Length Matters

Our bodies really are the most advanced piece of engineering in the Universe; what we can achieve, feel and experience is absolutely mind-boggling when you think about it. We even have an inbuilt repair mechanism, how awesome is that?! We are made up of around 37 trillion cells which reproduce to create new cells when old ones die, repair damaged cells and promote growth. However, every time a cell reproduces, effectively makes an identical copy of itself, telomeres at the end of our chromosomes get shorter and shorter and, once they get too short, the cell is unable to replicate itself. This means that the cell ages and is then not able to properly do the job that it’s meant to and it will eventually die. The result for us is old age and eventually death.

The guy in the video below is Bill Andrews PHD and he’s a molecular biologist and gerontologist who has spent pretty much all of his working life trying to find a ‘cure’ for aging. He says that he will achieve his aim ‘or die trying. His work centres around creating a product that will lengthen telomeres and therefore, he believes, increase life expectancy.

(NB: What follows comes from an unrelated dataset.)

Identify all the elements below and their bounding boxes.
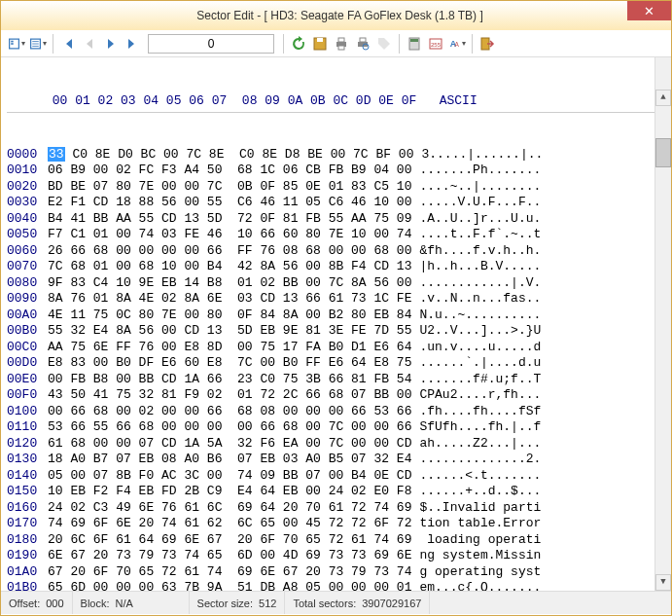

Scientific research into telomeres is considered to be of vital importance, so much so that, in 2009, the Nobel prize for Physiology or medicine was awarded to three American scientists who discovered telomeres.

They may not have found the elixir of life just yet but there is no doubt that the scientific community is working hard towards it.

Until someone comes up with a pill or a tonic that will stop or even reverse the aging process, what can we do to help keep our telomeres at a good length? Making sure that we get enough of the right vitamins is a sensible place to start.

Apparently there is a molecular link between Vitamin D and DNA repair which is essential to maintaining telomere length.  So, where do we find Vitamin D? Firstly, from sunlight which promotes vitamin D synthesis from cholesterol in the skin but it can also be found in certain foods such as:

Eggs, cheese and oily fish, such as mackeral, all contain vitamin D as does, love it or hate it, beef liver which also contains B vitamins, considered vitally important for natural cell replication. If you’re not a liver fan you can top up your B vitamin intake with fish such as sardines and fresh, wild caught salmon.

If we want to address DNA damage and help boost telemere length we should stock up on natural sources of C and E vitamins which can be found in oranges, avocados, almonds, red peppers, sweet potatoe and spinach.

These foods, as well as being rich in the vitamins believed to influence telomere length, also form the basis of a healthy and natural diet; combine this with a good exercise programme and stress reducing meditation and you could live better, younger and maybe even longer.